• _Action item_
Copy all lines holding the word "NOVEMBER" from the entries.

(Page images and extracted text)
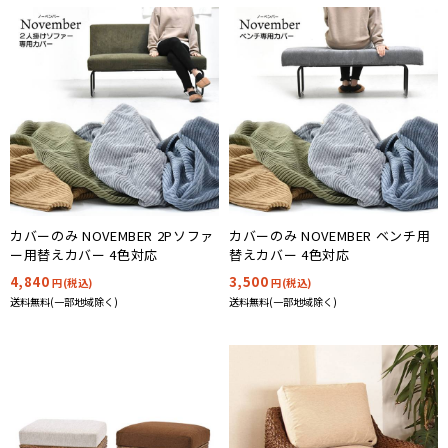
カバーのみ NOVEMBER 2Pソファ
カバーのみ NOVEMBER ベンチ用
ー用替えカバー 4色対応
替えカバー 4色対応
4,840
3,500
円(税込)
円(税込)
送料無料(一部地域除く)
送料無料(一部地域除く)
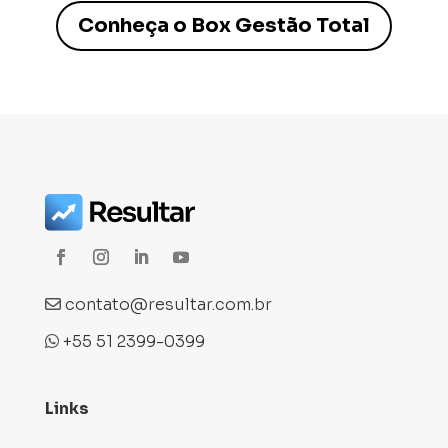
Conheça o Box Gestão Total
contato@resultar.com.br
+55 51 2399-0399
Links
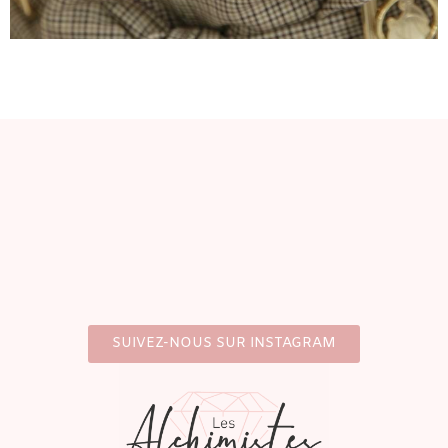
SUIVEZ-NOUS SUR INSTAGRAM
--
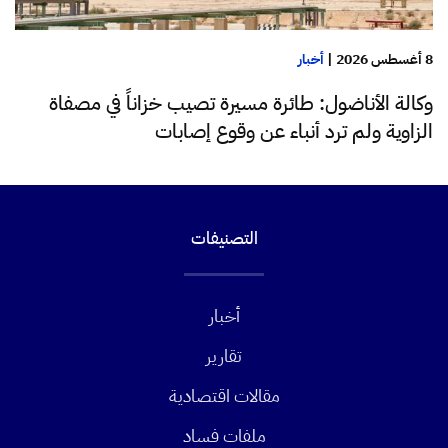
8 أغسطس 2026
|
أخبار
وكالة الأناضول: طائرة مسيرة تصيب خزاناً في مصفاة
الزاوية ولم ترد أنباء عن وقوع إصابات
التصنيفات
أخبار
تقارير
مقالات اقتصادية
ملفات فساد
* * *
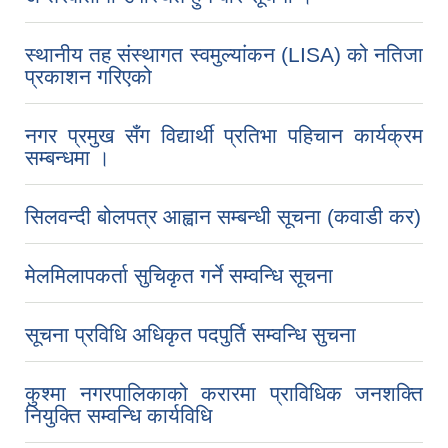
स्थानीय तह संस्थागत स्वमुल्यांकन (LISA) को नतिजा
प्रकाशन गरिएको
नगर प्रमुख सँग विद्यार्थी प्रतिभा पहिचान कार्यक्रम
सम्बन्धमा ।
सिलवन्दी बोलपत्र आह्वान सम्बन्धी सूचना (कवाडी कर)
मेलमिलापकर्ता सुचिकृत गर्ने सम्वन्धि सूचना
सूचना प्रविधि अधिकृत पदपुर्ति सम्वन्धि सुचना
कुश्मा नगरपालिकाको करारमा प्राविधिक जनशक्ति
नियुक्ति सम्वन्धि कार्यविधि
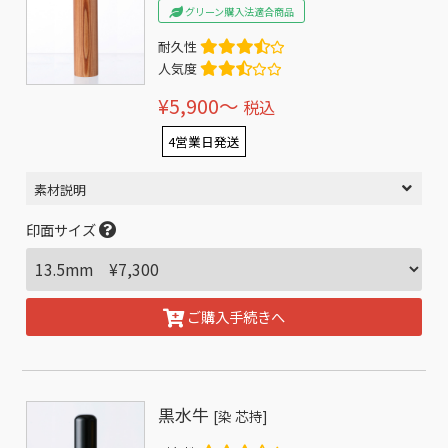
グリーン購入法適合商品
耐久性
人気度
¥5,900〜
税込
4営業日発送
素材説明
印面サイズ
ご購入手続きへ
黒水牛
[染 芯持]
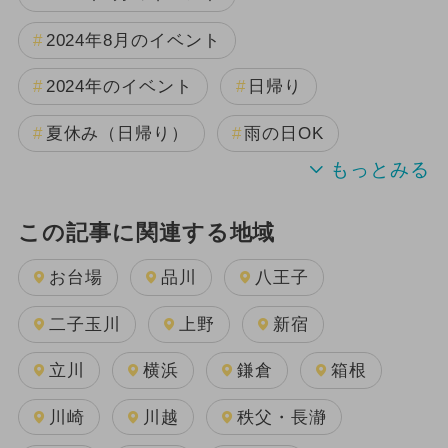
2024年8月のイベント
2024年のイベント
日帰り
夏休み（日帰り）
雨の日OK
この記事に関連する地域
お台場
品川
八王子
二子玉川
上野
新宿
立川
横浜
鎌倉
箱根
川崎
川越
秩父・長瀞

• _Reply_
カバーのみ NOVEMBER 2Pソファ
カバーのみ NOVEMBER ベンチ用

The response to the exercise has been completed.